### Required work
Would you restate all the data that follows, word for word?

Saved entries:
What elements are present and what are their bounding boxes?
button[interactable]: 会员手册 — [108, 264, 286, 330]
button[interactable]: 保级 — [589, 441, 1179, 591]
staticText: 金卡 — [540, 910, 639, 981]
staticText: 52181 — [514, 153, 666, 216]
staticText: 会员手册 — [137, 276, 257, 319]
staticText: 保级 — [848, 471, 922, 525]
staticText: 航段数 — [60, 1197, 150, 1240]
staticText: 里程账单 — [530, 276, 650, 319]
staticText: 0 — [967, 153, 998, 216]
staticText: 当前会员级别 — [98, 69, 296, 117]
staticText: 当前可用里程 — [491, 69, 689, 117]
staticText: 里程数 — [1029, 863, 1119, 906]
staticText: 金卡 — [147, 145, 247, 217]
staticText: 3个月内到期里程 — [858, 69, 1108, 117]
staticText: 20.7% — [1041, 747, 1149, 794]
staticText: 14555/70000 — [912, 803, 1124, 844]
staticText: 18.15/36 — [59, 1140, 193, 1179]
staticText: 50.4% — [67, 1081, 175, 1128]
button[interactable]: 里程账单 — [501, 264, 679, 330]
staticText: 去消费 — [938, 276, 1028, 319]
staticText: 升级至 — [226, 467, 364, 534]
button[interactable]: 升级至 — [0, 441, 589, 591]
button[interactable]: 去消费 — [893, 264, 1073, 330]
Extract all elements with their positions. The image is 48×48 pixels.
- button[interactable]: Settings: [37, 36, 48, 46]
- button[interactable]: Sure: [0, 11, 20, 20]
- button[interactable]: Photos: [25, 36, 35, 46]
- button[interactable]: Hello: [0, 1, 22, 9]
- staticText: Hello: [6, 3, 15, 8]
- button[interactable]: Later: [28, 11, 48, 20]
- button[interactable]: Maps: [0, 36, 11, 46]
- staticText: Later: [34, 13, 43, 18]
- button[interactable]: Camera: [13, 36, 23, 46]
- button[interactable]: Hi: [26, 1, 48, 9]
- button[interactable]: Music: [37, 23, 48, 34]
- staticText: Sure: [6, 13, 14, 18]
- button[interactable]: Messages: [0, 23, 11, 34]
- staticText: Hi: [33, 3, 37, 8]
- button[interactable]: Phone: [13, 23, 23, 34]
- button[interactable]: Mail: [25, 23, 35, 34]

### Output of the exercise
What elements are present and what are their bounding boxes?
button[interactable]: 会员手册 — [108, 264, 286, 330]
button[interactable]: 保级 — [589, 441, 1179, 591]
staticText: 金卡 — [540, 910, 639, 981]
staticText: 52181 — [514, 153, 666, 216]
staticText: 会员手册 — [137, 276, 257, 319]
staticText: 保级 — [848, 471, 922, 525]
staticText: 航段数 — [60, 1197, 150, 1240]
staticText: 里程账单 — [530, 276, 650, 319]
staticText: 0 — [967, 153, 998, 216]
staticText: 当前会员级别 — [98, 69, 296, 117]
staticText: 当前可用里程 — [491, 69, 689, 117]
staticText: 里程数 — [1029, 863, 1119, 906]
staticText: 金卡 — [147, 145, 247, 217]
staticText: 3个月内到期里程 — [858, 69, 1108, 117]
staticText: 20.7% — [1041, 747, 1149, 794]
staticText: 14555/70000 — [912, 803, 1124, 844]
staticText: 18.15/36 — [59, 1140, 193, 1179]
staticText: 50.4% — [67, 1081, 175, 1128]
button[interactable]: 里程账单 — [501, 264, 679, 330]
staticText: 去消费 — [938, 276, 1028, 319]
staticText: 升级至 — [226, 467, 364, 534]
button[interactable]: 升级至 — [0, 441, 589, 591]
button[interactable]: 去消费 — [893, 264, 1073, 330]
Extract all elements with their positions. The image is 48×48 pixels.
- button[interactable]: Settings: [37, 36, 48, 46]
- button[interactable]: Sure: [0, 11, 20, 20]
- button[interactable]: Photos: [25, 36, 35, 46]
- button[interactable]: Hello: [0, 1, 22, 9]
- staticText: Hello: [6, 3, 15, 8]
- button[interactable]: Later: [28, 11, 48, 20]
- button[interactable]: Maps: [0, 36, 11, 46]
- staticText: Later: [34, 13, 43, 18]
- button[interactable]: Camera: [13, 36, 23, 46]
- button[interactable]: Hi: [26, 1, 48, 9]
- button[interactable]: Music: [37, 23, 48, 34]
- staticText: Sure: [6, 13, 14, 18]
- button[interactable]: Messages: [0, 23, 11, 34]
- staticText: Hi: [33, 3, 37, 8]
- button[interactable]: Phone: [13, 23, 23, 34]
- button[interactable]: Mail: [25, 23, 35, 34]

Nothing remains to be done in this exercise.